KLB adalah anak kandung yang lahir ketika terjadi konflik di internal partai. Ketika pihak-pihak yang tidak diakomodir dalam kepengurusan partai merasa kuat dan banyak pendukung, maka akan ada KLB. KLB dianggap sebagai kudeta konstitusiional. Meski tafsir Konstitusinya tetap akan dimenangkan oleh pihak yang dekat dengan kekuasaan. Di sini, Menkumham sebagai penentu takdirnya.
Kalau pihak yang di luar kepengurusan partai tidak dalam posisi yang kuat, maka ada tiga pilihan. Pertama, membuat partai baru. Surya Paloh mendirikan Nasdem setelah kalah di Golkar. Amin Rais mendirikan Partai Umat setelah kalah di PAN. Anis Matta mendirikan Partai Gelora setelah tak lagi di PKS. Kedua, bergabung dengan partai lain. Dan ketiga, pensiun dini dari dunia politik.
Berbeda dengan KLB pada umumnya, KLB Partai Demokrat dianggap istimewa. Kenapa? Pertama, dilakukan oleh tokoh di luar partai. Tokoh tersebut bernama Moeldoko, mantan Panglima TNI era SBY. Meski ada keterlibatan pihak internal. Ini tak lazim dalam tradisi KLB selama ini.

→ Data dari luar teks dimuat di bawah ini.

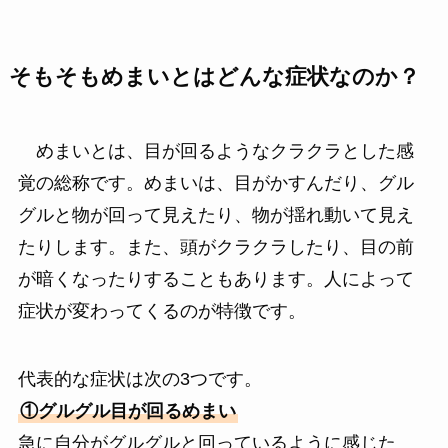
そもそもめまいとはどんな症状なのか？
めまいとは、目が回るようなクラクラとした感
覚の総称です。めまいは、目がかすんだり、グル
グルと物が回って見えたり、物が揺れ動いて見え
たりします。また、頭がクラクラしたり、目の前
が暗くなったりすることもあります。人によって
症状が変わってくるのが特徴です。
代表的な症状は次の3つです。
①グルグル目が回るめまい
急に自分がグルグルと回っているように感じた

Jika KLB dilakukan hanya oleh kader atau mantan kader Demokrat, mungkin masih banyak yang simpati. Mengingat, Demokrat sudah menjadi partai family. Adanya KLB akan dianggap sebagai upaya untuk merasionalisasi dan memodernisasi partai. Respon spublik akan positif. Tapi, ketika KLB justru memilih tokoh luar sebagai ketua umumnya, maka simpati berbalik. Bukan kepada pelaku KLB, tapi simpati justru berlimpah kepada SBY dan AHY. Ngono yo ngono ning ojo ngono, begitulah kira-kira yang ada dalam pikiran publik.
Kedua, tokoh yang dijadikan ketua umum di KLB Demokrat tersebut adalah orang istana. Posisinya sebagai Kepala Staf Presiden (KSP).
Stigma publik seketika terbentuk bahwa ini adalah pengambilalihan paksa. Logika ini sedang tumbuh di benak rakyat. Sehingga muncul berbagai pertanyaan: ini arah dan tujuannya ke mana? Untuk Pilpres 2024?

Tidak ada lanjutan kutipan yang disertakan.